Microchip (MCHP) SVP Mathew B. Bunker Exercises/Receives Vested Shares

What Happened

  • Mathew B. Bunker, Senior Vice President, Operations at Microchip Technology (MCHP), had equity awards convert/vest on Feb 15–16, 2026. A total of 3,259 shares were delivered to him at a reported per-share value of $78.94 (total ≈ $257,265). To satisfy tax withholding obligations, 986 shares were surrendered (total ≈ $77,835), leaving a net receipt of 2,273 shares.
  • The reported transactions are labeled as M (exercise/conversion of derivative awards) and F (payment of exercise price or tax liability via share withholding). No open-market sale or purchase was reported — disposals were solely tax withholdings.

Key Details

  • Transaction dates and values: Feb 15–16, 2026; acquired 3,259 shares @ $78.94 (≈ $257,265); 986 shares withheld for taxes @ $78.94 (≈ $77,835).
  • Net shares received: 2,273 shares.
  • Shares owned after transaction: not specified in the provided excerpt — see the full Form 4 for total holdings.
  • Footnotes: Vesting/delivery came from restricted stock units (RSUs) and earned performance stock units (PSUs).

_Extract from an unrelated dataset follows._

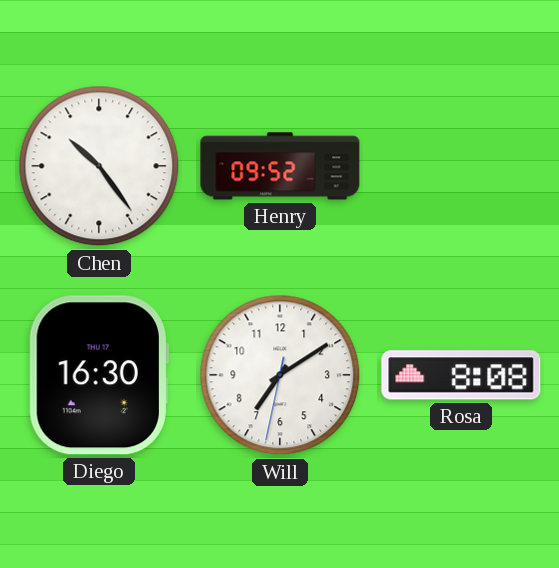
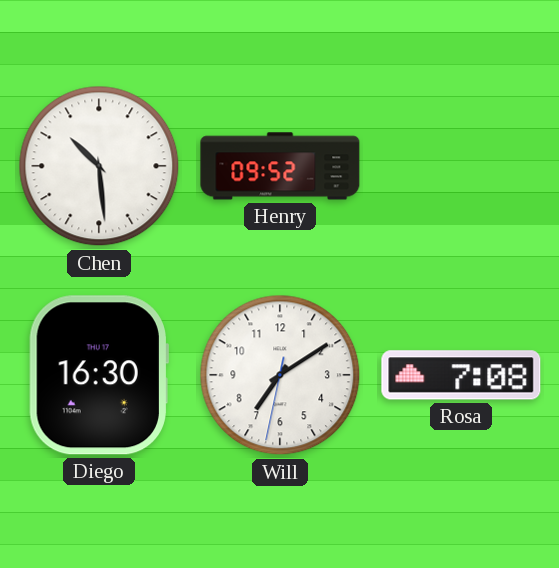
Chen: 10:24 -> 10:29
Rosa: 8:08 -> 7:08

Notable items:
    • RSUs vested in full on Feb 15 and Feb 16, 2026 (footnotes F1, F3, F4).
    • Earned PSUs based on cumulative non-GAAP operating margin for measurement periods ending Dec 31, 2024 and Dec 31, 2025 vested and were delivered on Feb 15–16, 2026 (footnotes F2, F5).
  • Filing: Report filed Feb 19, 2026 (reporting period includes Feb 15) — no late-filing flag indicated in the provided data.

Context

  • These transactions are routine equity award vestings and PSU settlements, not open-market buys or discretionary sales. The “M” entries reflect conversion/exercise or settlement of derivative awards into shares; the “F” entries are shares surrendered to cover tax withholding (a common administrative disposition).
  • For retail investors, award vestings increase insider ownership but do not necessarily signal a bullish or bearish view; they often reflect pre-existing compensation schedules and earned performance metrics.